By Fatskills Exam Guides Team — the exam nerds behind 28,500+ quizzes and 2.1M practice questions across 500+ global exams.
Terminal cash flows, also known as salvage value, represent the residual value of a company's assets after all operations have ceased. This concept is crucial in corporate finance as it affects a company's valuation, particularly in the context of mergers and acquisitions, bankruptcy, and terminal value calculations. For instance, consider a company like Tesla, which has a significant terminal cash flow due to its brand value, patents, and manufacturing capabilities. If Tesla were to be sold, its terminal cash flow would be a significant component of its sale price.
g: growth rate
Salvage Value = NWC + PP&E – salvage value represents the residual value of a company's assets; NWC is net working capital, and PP&E is property, plant, and equipment.
PP&E: property, plant, and equipment
Recovery of NWC = (NWC / (1 + r))^(1/g) – recovery of NWC represents the present value of NWC at the terminal date; NWC is net working capital, r is the discount rate, and g is the growth rate.
Terminal Cash Flow (CFt) = EBIT(1 - T) + Depreciation + Interest - Capital Expenditures – terminal cash flow represents the cash flow available to shareholders at the terminal date; EBIT is earnings before interest and taxes, T is the tax rate, Depreciation is depreciation expense, Interest is interest expense, and Capital Expenditures is capital expenditures.
Capital Expenditures: capital expenditures
Discount Rate (r) = WACC – discount rate represents the cost of capital; WACC is the weighted average cost of capital.
WACC: weighted average cost of capital
Growth Rate (g) = ROE × (1 - Retention Ratio) – growth rate represents the rate at which a company's earnings grow; ROE is return on equity, and Retention Ratio is the ratio of retained earnings to net income.
Retention Ratio: ratio of retained earnings to net income
Sustainable Growth Rate = ROE × (1 - Retention Ratio) – sustainable growth rate represents the rate at which a company's earnings can grow without requiring external financing; ROE is return on equity, and Retention Ratio is the ratio of retained earnings to net income.
Counterexample: A company with a significant amount of NWC, such as a retailer, may have a substantial recovery of NWC that affects its terminal value.
Mistake: Using the wrong discount rate (r) in terminal value calculations.
Counterexample: A company with a high WACC, such as a company with high debt, may have a higher discount rate (r) that affects its terminal value.
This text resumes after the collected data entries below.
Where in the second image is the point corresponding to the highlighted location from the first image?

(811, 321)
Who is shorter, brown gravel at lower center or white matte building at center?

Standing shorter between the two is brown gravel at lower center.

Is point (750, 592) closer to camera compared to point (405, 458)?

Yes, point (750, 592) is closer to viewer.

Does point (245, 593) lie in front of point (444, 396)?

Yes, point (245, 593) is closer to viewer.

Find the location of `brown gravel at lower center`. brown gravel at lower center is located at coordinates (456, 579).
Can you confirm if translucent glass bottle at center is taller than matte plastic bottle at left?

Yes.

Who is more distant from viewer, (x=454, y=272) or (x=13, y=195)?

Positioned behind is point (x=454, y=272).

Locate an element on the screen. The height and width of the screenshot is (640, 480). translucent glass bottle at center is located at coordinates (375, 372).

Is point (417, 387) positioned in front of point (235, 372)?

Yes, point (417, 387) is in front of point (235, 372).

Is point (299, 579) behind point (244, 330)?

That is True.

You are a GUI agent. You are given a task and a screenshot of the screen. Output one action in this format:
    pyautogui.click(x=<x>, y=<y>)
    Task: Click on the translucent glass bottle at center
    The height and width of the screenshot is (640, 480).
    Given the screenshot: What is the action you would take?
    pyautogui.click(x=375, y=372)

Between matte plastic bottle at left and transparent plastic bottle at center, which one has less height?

Mistake: Ignoring the growth rate (g) in terminal value calculations.
Tricky distinction: The M&M Proposition I is used when taxes are zero, while the M&M Proposition II is used when taxes are positive.
Tip: Be careful when using the IRR vs NPV ranking in terminal value calculations.
A company has EBIT of $10M, interest $2M, tax 25%, depreciation $1M, and capital expenditures $5M. Compute the terminal cash flow (CFt).
Answer: CFt = $10M(1 - 0.25) + $1M + $2M - $5M = $6.25M + $1M + $2M - $5M = $4.25M
Explanation: The terminal cash flow (CFt) is calculated using the formula: CFt = EBIT(1 - T) + Depreciation + Interest - Capital Expenditures.